The main change of this PR adds the malloc_mgd and free_mgd functions and the malloc_mgdT template.
As a secondary change, add a new feature matching function that uses CMM.
The demo program popsift-match has been changed to use the new function, making it easy to print results on screen.
Features list
Implementation remarks
CMM allows the programmer to allocate flat 1D memory that is accessible for both the CPU and the GPU. The CUDA device driver guesses on which side the memory is needed next, and performs the transfer in the background. On devices where CPU and GPU share physical memory, this is even better because memory copies can be avoided altogether. Using CMM started to make sense with CUDA CC 6.0 ("Pascal").

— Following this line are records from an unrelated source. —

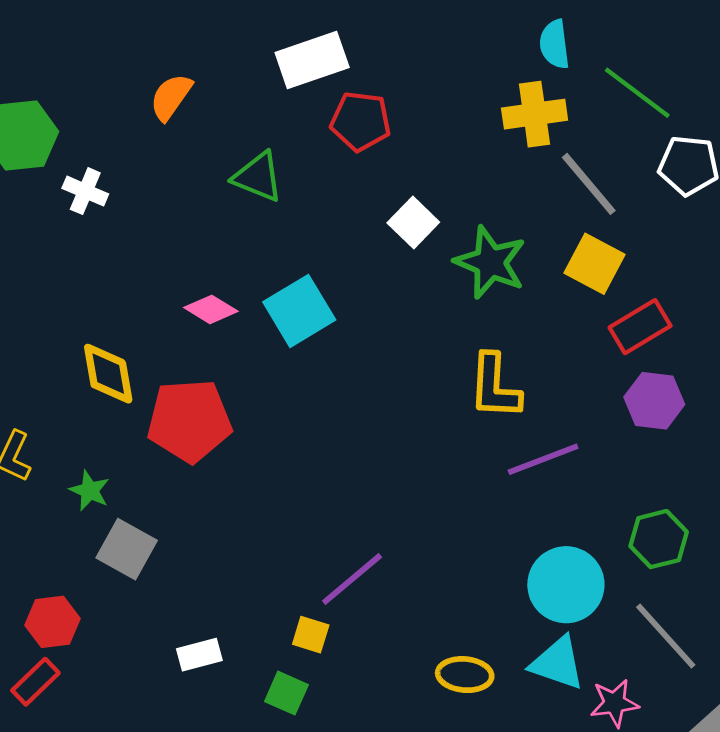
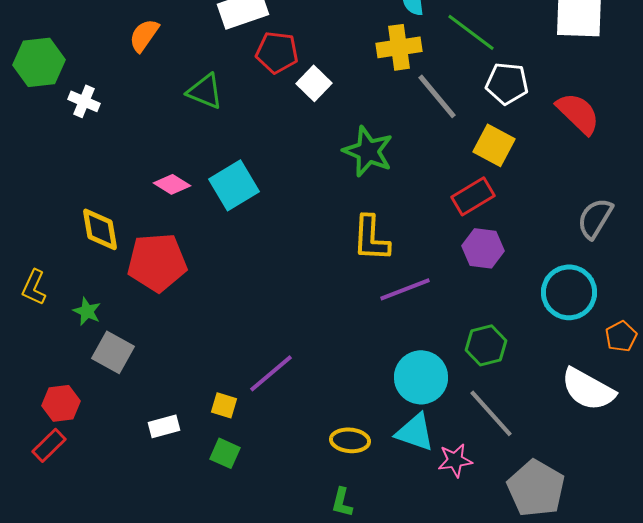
white square: (413, 222) -> (314, 83), moved
yellow square: (594, 264) -> (494, 145), moved
yellow square: (311, 635) -> (224, 405), moved

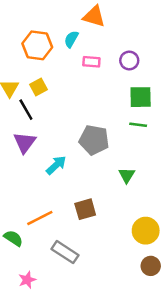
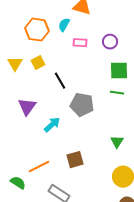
black line: (26, 110) -> (60, 81), moved
green triangle: (127, 175) -> (117, 142), moved

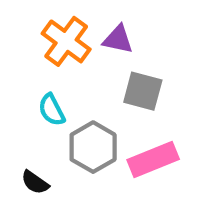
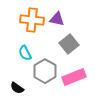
orange cross: (66, 41) -> (32, 20), turned -30
gray square: (143, 91) -> (69, 44), turned 36

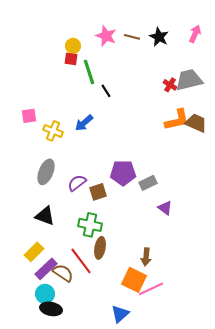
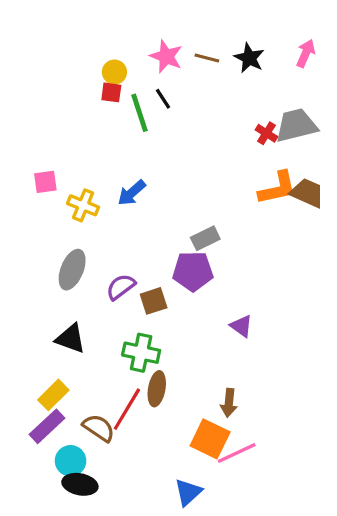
black line: (106, 91) -> (163, 99), moved
gray rectangle: (148, 183) -> (205, 238), moved
purple triangle: (165, 208) -> (241, 326), moved
red line: (81, 261) -> (127, 409), turned 68
purple rectangle: (46, 269) -> (47, 426), moved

Using CMM is purportedly safe, but that is not true. If the programmer doesn't keep track of the side that control the memory at any time, there will be race conditions. On the NVidia Tegra, a shared memory architecture, we have seen race conditions spanning several allocated memory regions when those regions are so small that they fit into the same memory page, e.g. control structures. The simple way of preventing race conditions is cudaDeviceSynchronize. It is more efficient to use cudaMemAdvise to tell the driver that the CPU uses it next (don't forget to unset the location hint after the CPU is finished using the memory!), and cudaMemPrefetchAsync to inform the driver about the specific stream on the GPU that will need the memory (the other streams don't have to wait for it).